Another immigration success story in this area concerns several families that came from Mexico in the very early 1900's. No money they lived in old boxcars south of the tracks. They quickly earned a reputation for being good workers. Sugar beets, potatoes, corn and truck gardens all raised nearby required hand labor and these immigrants accompanied by their natural born kids knew how to work! The original couples' language was Spanish but the generation born here quickly learned English and taught their parents. Most of the grandkids refused to learn Spanish (a mistake in my way of thinking) and insisted on being 100% American. Good people, a real asset to this community.
Illegal immigration has been a non-problem for most of this country's history. Those arriving from overseas were processed, those with disease rejected, registered and sent their way. Those arriving from Canada and Mexico with intent to immigrate also were registered and given papers to make their "visiting" status legal. Most succeeded through stint of hard work, made the effort to learn English and became proud citizens of their adopted country.
Now we are experiencing large numbers of non-citizens sneaking across our borders in hopes of getting a better life than was possible in their country of birth. Unregistered these "illegal aliens" tend to hide from police and ICE for fear of having their illegal status exposed and being deported. Having no way to gain the rights and privileges that come with citizenship they are condemned to hide from society. A system that forces them to not integrate with their neighbors and become American is just dumb.
President Reagan in 1986 signed a bill granting amnesty for illegal aliens in country at that time. The agreement was to also stop illegal immigration so all newcomers would be registered and would have a path to citizenship. The amnesty worked just fine but the rest didn't happen. The illegal hopefuls just keep coming.

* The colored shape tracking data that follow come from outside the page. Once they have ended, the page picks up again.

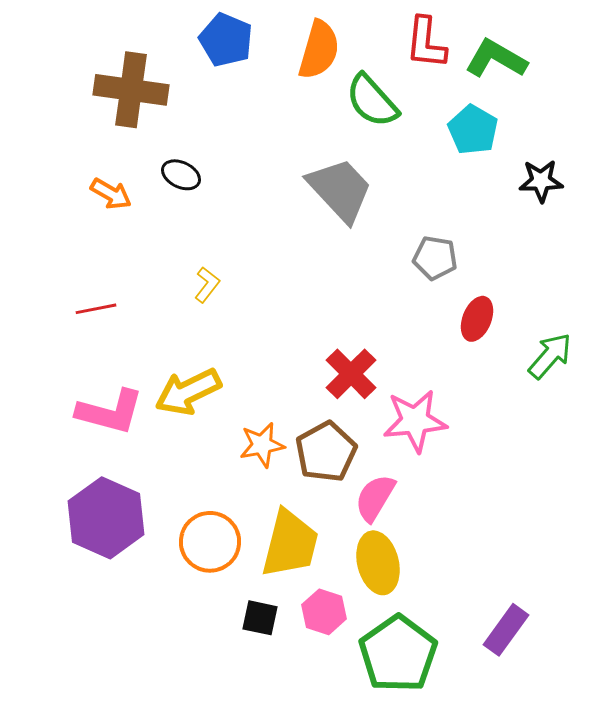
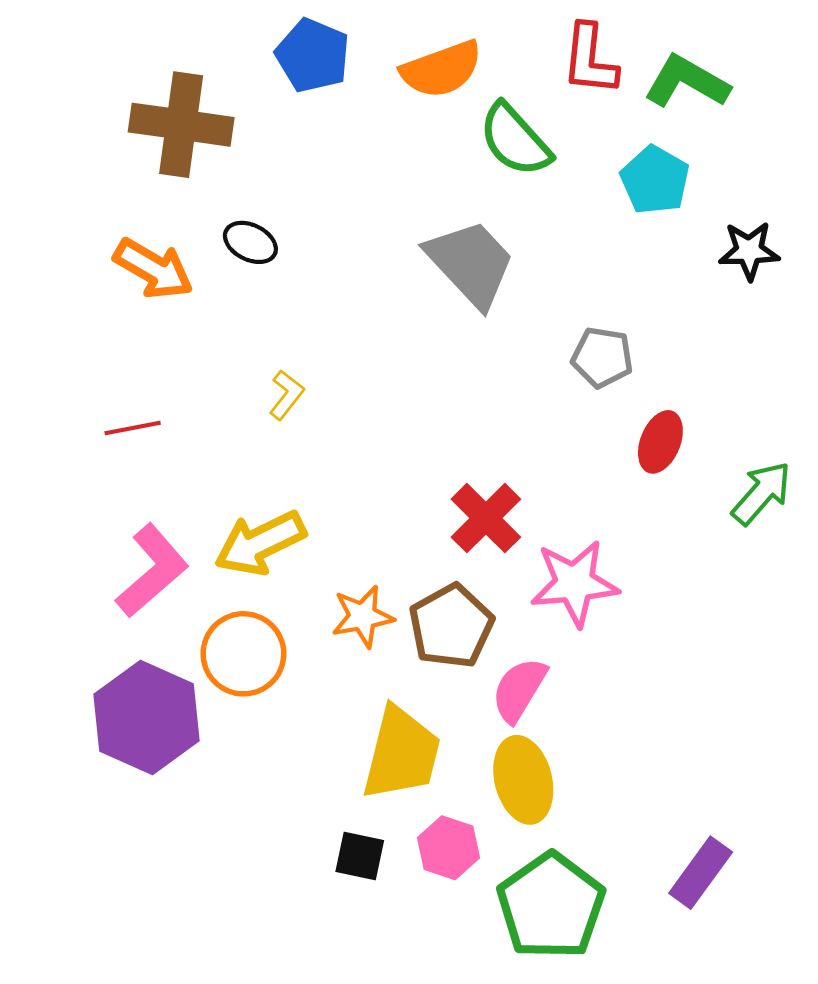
orange semicircle: (319, 50) -> (442, 69), turned 54
orange arrow: (111, 194) -> (153, 269), size x1.4
pink L-shape: (110, 412) -> (152, 571), turned -56
orange circle: (210, 542) -> (243, 654), moved

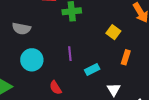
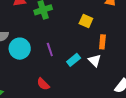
cyan circle: (32, 60) -> (20, 49), moved
white triangle: (114, 90) -> (95, 60), moved

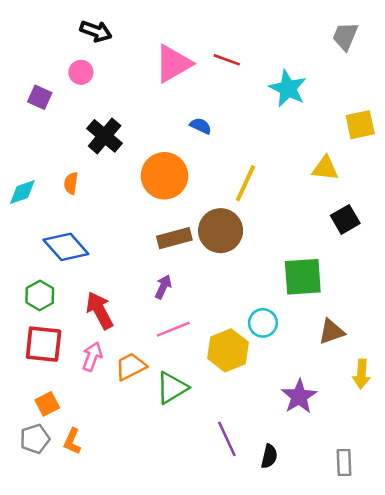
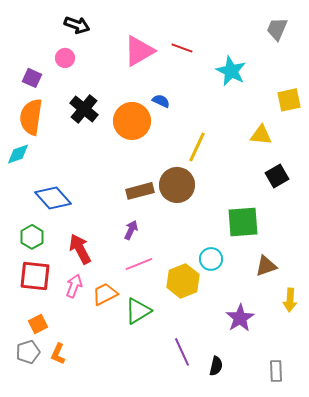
orange circle: (164, 176) -> (132, 121), moved
orange semicircle: (71, 183) -> (31, 117), moved, size x2.0

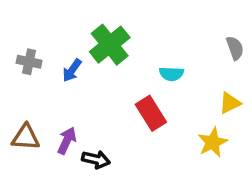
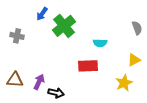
blue arrow: (72, 70) -> (42, 14), moved
red rectangle: (151, 113) -> (88, 66), turned -60

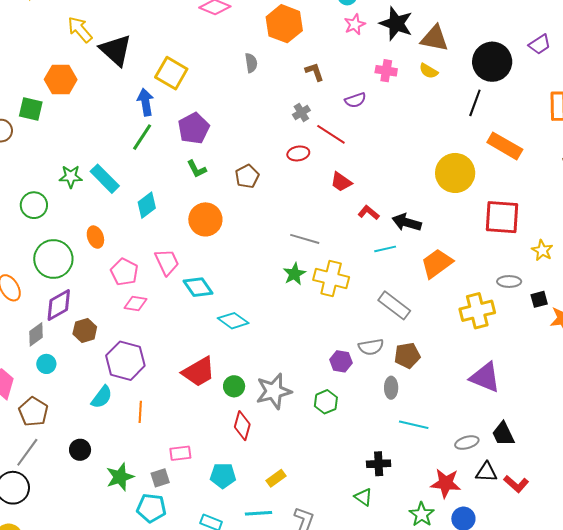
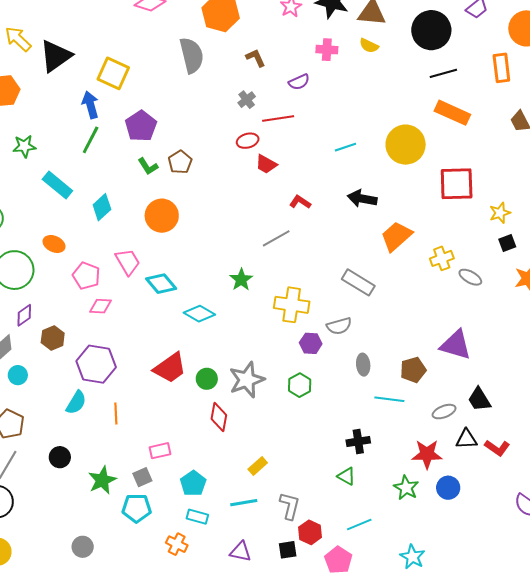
black triangle: (116, 50) -> (56, 56), turned 48
gray semicircle: (251, 63) -> (192, 55), size x1.8
black line: (475, 103) -> (443, 73), moved, turned 60
red line: (331, 134) -> (278, 118), turned -36
brown pentagon: (247, 176) -> (180, 162), moved
green star: (71, 177) -> (24, 146), moved
red trapezoid: (341, 182) -> (266, 164), moved
red L-shape: (369, 213) -> (300, 202), moved
orange ellipse: (95, 237) -> (54, 244), turned -40
gray line: (305, 239) -> (276, 238), moved, turned -40
cyan line: (385, 249) -> (345, 147), moved
yellow star: (542, 250) -> (500, 213), turned 30
green star: (294, 274) -> (241, 280), moved
yellow cross: (331, 278) -> (292, 305), moved
gray ellipse: (509, 281) -> (470, 277), moved, turned 35
black square: (539, 299) -> (507, 243), moved
purple diamond: (59, 305) -> (24, 315), size x0.7
yellow cross: (477, 311) -> (442, 258), moved, size x0.7
brown pentagon: (407, 355) -> (413, 370), moved
cyan pentagon: (223, 476) -> (193, 483), moved, turned -30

I can't blame people for wanting a better life for themselves, their children and succeeding generations. Obviously our immigration system is broken and needs to be fixed. It is a problem for we who vote as it is hard to sort out how the candidates running for office stand on the matter. If their intended course of action for solution to the mess is one of compassion and good sense let's get them elected. If their solution is only a political gambit in an attempt to buy votes do not mark their name on the ballot. For sure we don't need any more liberal/progressive Democrats who want for "Hope and Change" to our country.